山陽自動車運送とオアシス・オアシスエクスプレスのM&A
5つ目の事例として、山陽自動車運送株式会社は、株式会社オアシスおよび株式会社オアシスエクスプレスの発行済株式の100%を取得し、これらの企業を子会社化しました。
この取得事例により、山陽自動車運送は千葉県と埼玉県を中心に展開しているオアシスグループの物流・倉庫事業を強化し、配送ネットワークの拡充と輸送品質の向上を目指しています。これにより、持続可能な物流体制の構築に効果的であると見られています。
王子ホールディングスと森羽紙業のM&A
6つ目の事例として、王子ホールディングス株式会社は、森羽紙業株式会社を完全子会社とする株式交換を行いました。この株式交換事例は、王子ホールディングスの段ボール事業の拡大と強化を図る一環として実施されました。
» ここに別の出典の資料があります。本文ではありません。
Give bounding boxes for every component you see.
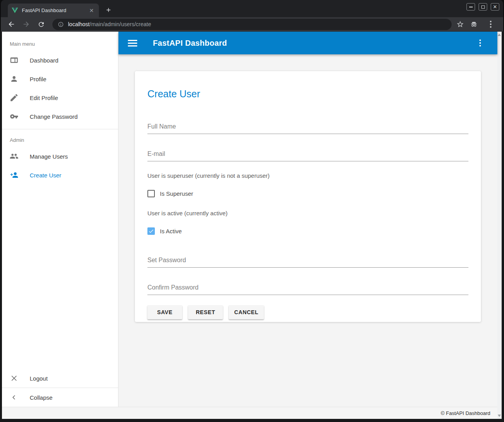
sidebar-item-manage-users[interactable]: Manage Users [2,147,118,166]
browser-tab[interactable]: FastAPI Dashboard ✕ [8,4,99,17]
save-button[interactable]: SAVE [147,305,182,319]
back-arrow-icon[interactable] [6,19,16,29]
appbar-title: FastAPI Dashboard [153,39,227,48]
sidebar-item-label: Logout [30,375,48,382]
star-bookmark-icon[interactable] [456,20,464,28]
create-user-card: Create User User is superuser (currently… [135,71,481,322]
sidebar-item-change-password[interactable]: Change Password [2,107,118,126]
tab-strip: FastAPI Dashboard ✕ ✕ [0,0,504,17]
page-viewport: Main menu Dashboard Profile Edit Profile [2,32,502,419]
url-host: localhost [68,21,90,27]
browser-window: FastAPI Dashboard ✕ ✕ localhost/main/adm… [0,0,504,422]
superuser-note: User is superuser (currently is not a su… [147,172,468,179]
superuser-checkbox-label: Is Superuser [160,190,193,197]
close-button[interactable]: ✕ [491,3,499,11]
url-path: /main/admin/users/create [90,21,151,27]
sidebar-item-label: Manage Users [30,153,68,160]
pencil-icon [9,93,19,102]
info-icon[interactable] [58,21,64,27]
app-root: Main menu Dashboard Profile Edit Profile [2,32,497,419]
dashboard-icon [9,55,19,65]
sidebar-bottom: Logout Collapse [2,369,118,407]
main-area: FastAPI Dashboard Create User User is su… [118,32,497,407]
tab-close-icon[interactable]: ✕ [88,7,95,14]
sidebar-item-label: Create User [30,172,61,179]
sidebar-item-logout[interactable]: Logout [2,369,118,388]
toolbar-right [456,17,498,31]
sidebar-item-label: Dashboard [30,57,58,64]
appbar-kebab-menu-icon[interactable] [473,36,487,50]
close-x-icon [9,374,19,383]
scroll-up-arrow-icon[interactable] [498,34,501,36]
reload-icon[interactable] [36,19,46,29]
sidebar-divider [2,129,118,129]
new-tab-button[interactable] [103,5,113,15]
tab-title: FastAPI Dashboard [22,7,88,13]
cancel-button[interactable]: CANCEL [229,305,264,319]
sidebar-item-create-user[interactable]: Create User [2,166,118,184]
people-icon [9,152,19,161]
minimize-button[interactable] [466,3,475,11]
full-name-input[interactable] [147,122,468,134]
vue-logo-icon [12,7,18,13]
confirm-password-input[interactable] [147,283,468,295]
app-footer: © FastAPI Dashboard [2,407,497,419]
set-password-input[interactable] [147,255,468,268]
person-icon [9,74,19,84]
sidebar-item-edit-profile[interactable]: Edit Profile [2,88,118,107]
sidebar-section-header: Admin [2,132,118,147]
scroll-down-arrow-icon[interactable] [498,415,501,417]
app-bar: FastAPI Dashboard [118,32,497,54]
sidebar-item-label: Change Password [30,113,78,120]
incognito-icon [470,20,478,29]
active-checkbox[interactable] [147,227,155,235]
page-scrollbar[interactable] [497,32,502,419]
active-checkbox-label: Is Active [160,228,182,234]
reset-button[interactable]: RESET [188,305,223,319]
hamburger-menu-icon[interactable] [126,36,140,50]
forward-arrow-icon[interactable] [21,19,31,29]
browser-toolbar: localhost/main/admin/users/create [0,17,504,32]
sidebar-item-dashboard[interactable]: Dashboard [2,51,118,70]
active-note: User is active (currently active) [147,210,468,216]
sidebar-item-profile[interactable]: Profile [2,70,118,88]
browser-menu-kebab-icon[interactable] [484,17,498,31]
superuser-checkbox[interactable] [147,190,155,197]
superuser-checkbox-row[interactable]: Is Superuser [147,190,468,197]
key-icon [9,112,19,121]
chevron-left-icon [9,393,19,402]
sidebar-item-label: Edit Profile [30,95,58,101]
maximize-button[interactable] [479,3,487,11]
sidebar-section-header: Main menu [2,36,118,51]
sidebar: Main menu Dashboard Profile Edit Profile [2,32,118,407]
sidebar-item-label: Profile [30,76,47,82]
page-title: Create User [147,88,468,100]
url-bar[interactable]: localhost/main/admin/users/create [52,19,452,30]
content-area: Create User User is superuser (currently… [118,54,497,407]
plus-icon [105,7,112,13]
checkmark-icon [148,228,154,234]
email-input[interactable] [147,149,468,161]
sidebar-item-label: Collapse [30,394,52,401]
sidebar-item-collapse[interactable]: Collapse [2,388,118,407]
person-add-icon [9,170,19,180]
window-controls: ✕ [466,3,499,11]
active-checkbox-row[interactable]: Is Active [147,227,468,235]
button-row: SAVE RESET CANCEL [147,305,468,319]
copyright-text: © FastAPI Dashboard [441,410,490,416]
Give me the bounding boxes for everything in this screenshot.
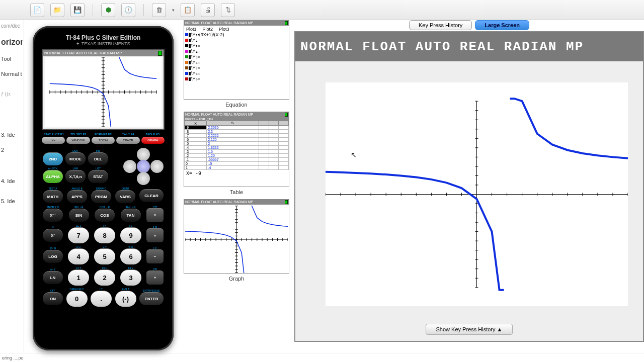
calc-screen[interactable]: NORMAL FLOAT AUTO REAL RADIAN MP [42,49,165,130]
equation-row[interactable]: \Y₂= [185,38,288,43]
battery-icon [158,51,162,56]
key-log[interactable]: LOG [43,250,63,263]
table-label: Table [184,189,289,195]
equation-row[interactable]: \Y₁▪(3X+1)/(X-2) [185,32,288,37]
plot3-toggle[interactable]: Plot3 [219,27,229,32]
table-row[interactable]: 1-4 [185,166,289,170]
key-on[interactable]: ON [43,292,63,305]
table-row[interactable]: -1.66667 [185,158,289,162]
key-[interactable]: × [146,228,164,242]
tab-key-history[interactable]: Key Press History [409,20,472,30]
key-[interactable]: + [146,270,164,285]
calc-model: TI-84 Plus C Silver Edition [39,34,168,41]
calc-brand: ✦ TEXAS INSTRUMENTS [39,41,168,46]
copy-icon[interactable]: 📋 [181,3,195,17]
large-screen: NORMAL FLOAT AUTO REAL RADIAN MP ↖ Show … [294,31,644,342]
key-1[interactable]: 1 [68,269,89,286]
save-disk-icon[interactable]: 💾 [70,3,85,17]
table-row[interactable]: -21.25 [185,154,289,158]
key-8[interactable]: 8 [94,227,115,243]
key-3[interactable]: 3 [120,269,141,286]
equation-row[interactable]: \Y₅= [185,54,288,59]
key-sin[interactable]: SIN [69,209,89,222]
table-row[interactable]: -72.2222 [185,134,289,138]
key-7[interactable]: 7 [68,227,89,243]
equation-panel[interactable]: NORMAL FLOAT AUTO REAL RADIAN MP Plot1 P… [184,20,289,100]
battery-icon [285,21,288,25]
key-6[interactable]: 6 [120,248,141,264]
arrow-pad [123,148,164,185]
arrow-down-key[interactable] [137,172,150,185]
var-key[interactable]: X,T,θ,n [65,170,86,183]
module-cube-icon[interactable]: ⬢ [101,3,115,17]
trash-icon[interactable]: 🗑 [152,3,166,17]
key-prgm[interactable]: PRGM [91,190,111,203]
key-tan[interactable]: TAN [121,209,141,222]
key-clear[interactable]: CLEAR [139,189,164,202]
key-[interactable]: . [91,291,112,307]
key-x[interactable]: X² [43,229,63,242]
table-row[interactable]: -41.8333 [185,146,289,150]
stat-key[interactable]: STAT [88,170,108,183]
mode-key[interactable]: MODE [65,152,86,165]
equation-row[interactable]: \Y₆= [185,60,288,65]
new-file-icon[interactable]: 📄 [30,3,44,17]
equation-row[interactable]: \Y₄= [185,49,288,54]
table-row[interactable]: -52 [185,142,289,146]
battery-icon [285,200,288,204]
arrow-center-key[interactable] [137,160,150,173]
table-row[interactable]: -82.3 [185,130,289,134]
key-x[interactable]: X⁻¹ [43,209,63,222]
large-screen-graph: ↖ [326,82,628,306]
open-folder-icon[interactable]: 📁 [50,3,64,17]
graph-label: Graph [184,276,289,282]
equation-row[interactable]: \Y₉= [185,76,288,81]
calc-screen-graph [45,57,162,127]
table-row[interactable]: -31.6 [185,150,289,154]
key-[interactable]: ^ [146,208,164,222]
plot1-toggle[interactable]: Plot1 [186,27,197,32]
equation-row[interactable]: \Y₃= [185,43,288,48]
key-4[interactable]: 4 [68,248,89,264]
key-9[interactable]: 9 [120,227,141,243]
table-row[interactable]: -92.3636 [185,126,289,130]
background-document: com/doc orizont Tool Normal t ƒ ()x 3. I… [0,20,24,352]
graph-key[interactable]: GRAPH [141,137,165,144]
plot2-toggle[interactable]: Plot2 [203,27,213,32]
equation-row[interactable]: \Y₇= [185,65,288,70]
tab-large-screen[interactable]: Large Screen [475,20,529,30]
second-key[interactable]: 2ND [43,152,63,165]
key-ln[interactable]: LN [43,271,63,284]
refresh-clock-icon[interactable]: 🕔 [121,3,135,17]
key-math[interactable]: MATH [43,190,63,203]
show-history-button[interactable]: Show Key Press History ▲ [426,324,513,335]
app-toolbar: 📄 📁 💾 ⬢ 🕔 🗑 ▾ 📋 🖨 ⇅ [0,0,644,20]
key-enter[interactable]: ENTER [139,292,164,305]
key-[interactable]: (-) [115,291,136,307]
key-0[interactable]: 0 [66,291,88,307]
arrow-right-key[interactable] [150,160,164,173]
graph-panel[interactable]: NORMAL FLOAT AUTO REAL RADIAN MP [184,199,289,274]
key-5[interactable]: 5 [94,248,115,264]
key-cos[interactable]: COS [95,209,115,222]
y-equals-key[interactable]: Y= [42,137,65,144]
trace-key[interactable]: TRACE [116,137,139,144]
key-vars[interactable]: VARS [115,190,135,203]
table-panel[interactable]: NORMAL FLOAT AUTO REAL RADIAN MP PRESS +… [184,112,289,187]
key-[interactable]: − [146,249,164,263]
transfer-icon[interactable]: ⇅ [221,3,235,17]
del-key[interactable]: DEL [88,152,108,165]
print-icon[interactable]: 🖨 [201,3,215,17]
window-key[interactable]: WINDOW [66,137,90,144]
zoom-key[interactable]: ZOOM [92,137,115,144]
arrow-left-key[interactable] [123,160,136,173]
table-row[interactable]: 0-.5 [185,162,289,166]
arrow-up-key[interactable] [137,148,150,161]
large-screen-header: NORMAL FLOAT AUTO REAL RADIAN MP [295,32,643,61]
calculator: TI-84 Plus C Silver Edition ✦ TEXAS INST… [33,26,174,358]
key-apps[interactable]: APPS [67,190,87,203]
table-row[interactable]: -62.125 [185,138,289,142]
key-2[interactable]: 2 [94,269,115,286]
equation-row[interactable]: \Y₈= [185,71,288,76]
alpha-key[interactable]: ALPHA [43,170,63,183]
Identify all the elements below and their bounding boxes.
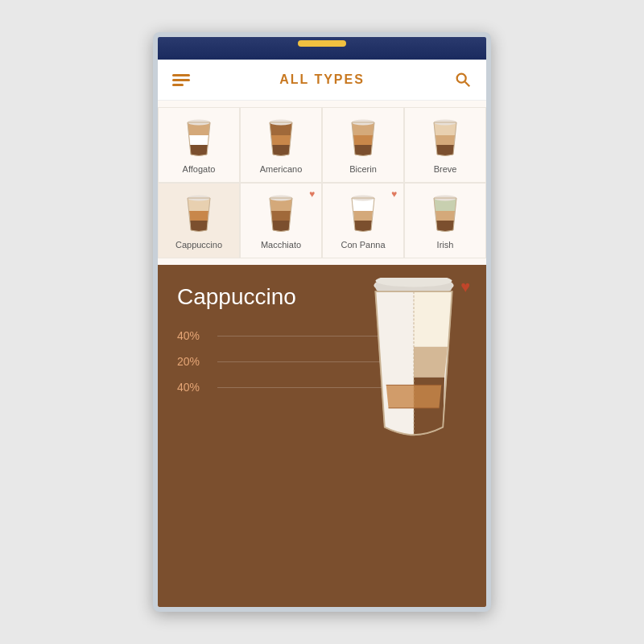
coffee-item-label: Breve [434,164,457,174]
device-top-bar [158,37,486,60]
coffee-item-label: Bicerin [349,164,377,174]
app-container: ALL TYPES AffogatoAmericanoBicerinBreveC… [158,60,486,607]
ingredient-percent: 40% [177,381,209,394]
device-frame: ALL TYPES AffogatoAmericanoBicerinBreveC… [153,32,491,612]
page-title: ALL TYPES [279,72,365,87]
detail-section: ♥ Cappuccino 40% milk foam 20% milk 40% … [158,265,486,607]
coffee-item-cappuccino[interactable]: Cappuccino [158,183,240,258]
ingredient-percent: 20% [177,355,209,368]
coffee-item-breve[interactable]: Breve [404,107,486,183]
coffee-item-label: Cappuccino [175,240,222,250]
big-cup-illustration [349,278,478,439]
coffee-item-affogato[interactable]: Affogato [158,107,240,183]
coffee-item-label: Irish [437,240,454,250]
coffee-item-label: Americano [260,164,303,174]
svg-line-1 [465,82,470,87]
ingredient-percent: 40% [177,329,209,342]
coffee-item-con-panna[interactable]: ♥Con Panna [322,183,404,258]
svg-point-0 [457,74,466,83]
coffee-grid: AffogatoAmericanoBicerinBreveCappuccino♥… [158,107,486,258]
coffee-item-label: Con Panna [341,240,385,250]
search-icon[interactable] [454,71,472,89]
coffee-item-bicerin[interactable]: Bicerin [322,107,404,183]
app-header: ALL TYPES [158,60,486,101]
coffee-item-label: Affogato [183,164,216,174]
coffee-item-irish[interactable]: Irish [404,183,486,258]
favorite-icon: ♥ [391,188,397,200]
coffee-item-label: Macchiato [261,240,301,250]
coffee-item-americano[interactable]: Americano [240,107,322,183]
favorite-icon: ♥ [309,188,315,200]
menu-icon[interactable] [172,74,190,86]
coffee-item-macchiato[interactable]: ♥Macchiato [240,183,322,258]
coffee-grid-section: AffogatoAmericanoBicerinBreveCappuccino♥… [158,101,486,265]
森羽紙業は青森県の津軽地区で段ボール事業を展開しており、この統合により地域に根差した事業活動をさらに強化し、両社のシナジー効果が期待されています。
大王パッケージと吉沢工業のM&A
7つ目の事例として、大王パッケージ株式会社は、新潟県に基盤を持つ吉沢工業株式会社の全株式を取得し、同社を子会社化しました。この取引事例により、大王パッケージは国内における原紙の安定供給体制を強化し、段ボール事業の事業トータルでの収益力を強化しています。
吉沢工業は米菓や食品メーカーを主な顧客としており、段ボール製品を短納期で提供する能力に長けています。このM&Aにより、大王パッケージは北陸地区の生産拠点を新たに確保し、事業の拡大と収益力のさらなる強化を図っています。
紙製品・パルプ製造業界のM&Aを成功させるポイント・注意点
紙製品・パルプ製造業界におけるM&Aは戦略的な成長と競争力強化のために重要ですが、成功させるにはいくつかの重要なポイントがあります。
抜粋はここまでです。